The kilted bastards fought harder than most.
They’d hidden themselves well, looking like nothing more than bits of bodies in the carnage left behind by some giant.
There were other corpses – mangled and ground into the mud – and so I did not think that any might be playing ‘possum.
Pain helped me see my mistake.
The first one came at me from the right, and as I turned toward him, his bayonet took my eye from me, skewering the damn thing and flicking it off into the mud.
I don’t think he expected me to keep fighting after that.
But I’d lost an eye on more than one occasion, and while it’s a long, painful process as they grow back, grow back they do.
I caught his bayonet with my hand, ignored the cut of the steel against my palm, and jerked the weapon free. I had enough time to duck beneath a wild haymaker of a swing from him and then drive his bayonet up and into his groin as his comrade lunged at me from behind.
Despite the first man’s injury, he continued to fight, struggling to catch hold of me long enough for his comrade to run me through.
I shoved the wounded man’s bayonet hard up through his back, the tip of exploding through his neck and spraying his comrade with arterial blood.
The wounded man fell forward, wrenching the bayonet out of my hand as the blood-splattered man clambered over him, hands outstretched as he reached for my throat.
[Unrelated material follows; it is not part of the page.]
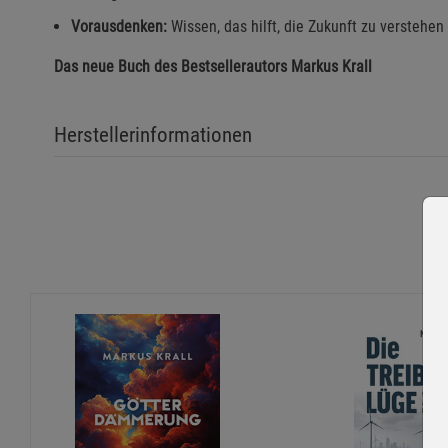
Vorausdenken:
Wissen, das hilft, die Zukunft zu verstehen
Das neue Buch des Bestsellerautors Markus Krall
Herstellerinformationen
But my own blade was already drawn, and I slammed it into his chest, cracking the sternum and collapsing his lung. Twice I withdrew the weapon, and after the second time, I cut the man’s throat.
Blood, mine and that of the kilted soldiers, dried on my face as I sat down on the ground, cursing the two dead men.
It takes hours for an eye to grow back, and not a damned moment of it’s enjoyable.
Furious, I took out my pipe, packed it, and lit the tobacco.
There was nothing else for me to do.